▸ **Work to complete**:
Leaving out all pictures, retype the records exactly.

BEGIN Records supplied

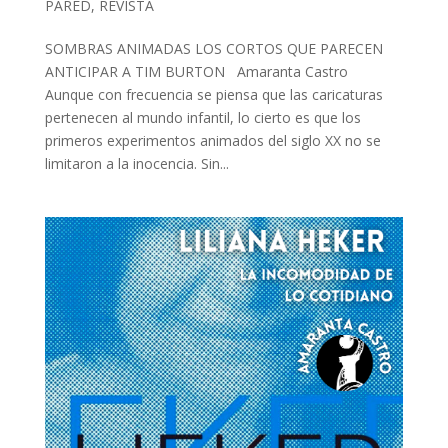
PARED
,
REVISTA
SOMBRAS ANIMADAS LOS CORTOS QUE PARECEN
ANTICIPAR A TIM BURTON Amaranta Castro
Aunque con frecuencia se piensa que las caricaturas
pertenecen al mundo infantil, lo cierto es que los
primeros experimentos animados del siglo XX no se
limitaron a la inocencia. Sin...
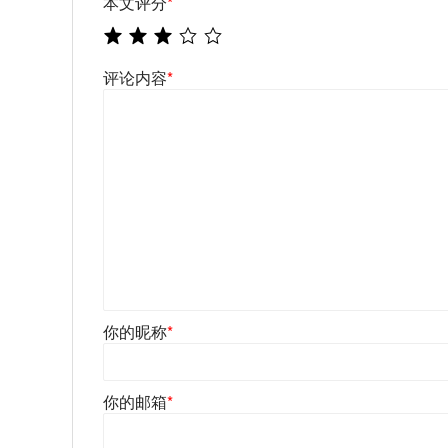
本文评分
*
评论内容
*
你的昵称
*
你的邮箱
*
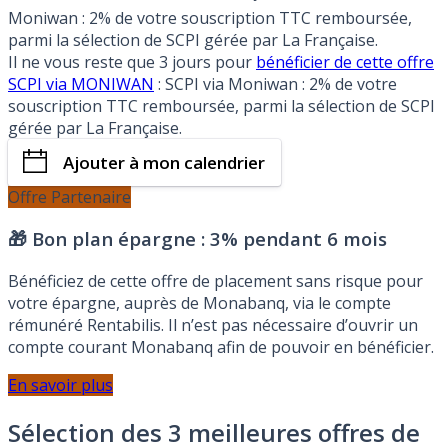
Moniwan : 2% de votre souscription TTC remboursée,
parmi la sélection de SCPI gérée par La Française.
Il ne vous reste que 3 jours pour
bénéficier de cette offre
SCPI via MONIWAN
: SCPI via Moniwan : 2% de votre
souscription TTC remboursée, parmi la sélection de SCPI
gérée par La Française.
Ajouter à mon calendrier
Offre Partenaire
🎁 Bon plan épargne :
3% pendant 6 mois
Bénéficiez de cette offre de placement sans risque pour
votre épargne, auprès de Monabanq, via le compte
rémunéré Rentabilis. Il n’est pas nécessaire d’ouvrir un
compte courant Monabanq afin de pouvoir en bénéficier.
En savoir plus
Sélection des 3 meilleures offres de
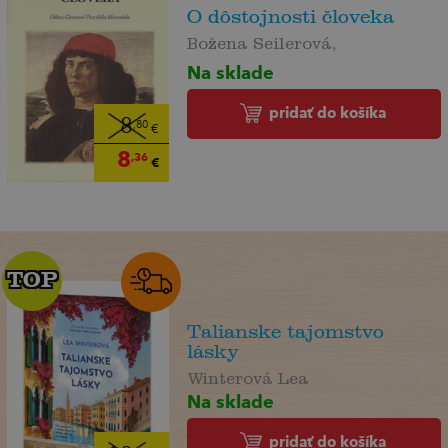
O dôstojnosti človeka
Božena Seilerová,
Na sklade
pridať do košíka
8
,80
€
8
,36
€
TOP
TOP
Talianske tajomstvo
lásky
Winterová Lea
Na sklade
pridať do košíka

END Records supplied

▸ **Response box**:
PARED
,
REVISTA
SOMBRAS ANIMADAS LOS CORTOS QUE PARECEN
ANTICIPAR A TIM BURTON Amaranta Castro
Aunque con frecuencia se piensa que las caricaturas
pertenecen al mundo infantil, lo cierto es que los
primeros experimentos animados del siglo XX no se
limitaron a la inocencia. Sin...
本文评分
*
评论内容
*
你的昵称
*
你的邮箱
*
Moniwan : 2% de votre souscription TTC remboursée,
parmi la sélection de SCPI gérée par La Française.
Il ne vous reste que 3 jours pour
bénéficier de cette offre
SCPI via MONIWAN
: SCPI via Moniwan : 2% de votre
souscription TTC remboursée, parmi la sélection de SCPI
gérée par La Française.
Ajouter à mon calendrier
Offre Partenaire
🎁 Bon plan épargne :
3% pendant 6 mois
Bénéficiez de cette offre de placement sans risque pour
votre épargne, auprès de Monabanq, via le compte
rémunéré Rentabilis. Il n’est pas nécessaire d’ouvrir un
compte courant Monabanq afin de pouvoir en bénéficier.
En savoir plus
Sélection des 3 meilleures offres de
O dôstojnosti človeka
Božena Seilerová,
Na sklade
pridať do košíka
8
,80
€
8
,36
€
TOP
TOP
Talianske tajomstvo
lásky
Winterová Lea
Na sklade
pridať do košíka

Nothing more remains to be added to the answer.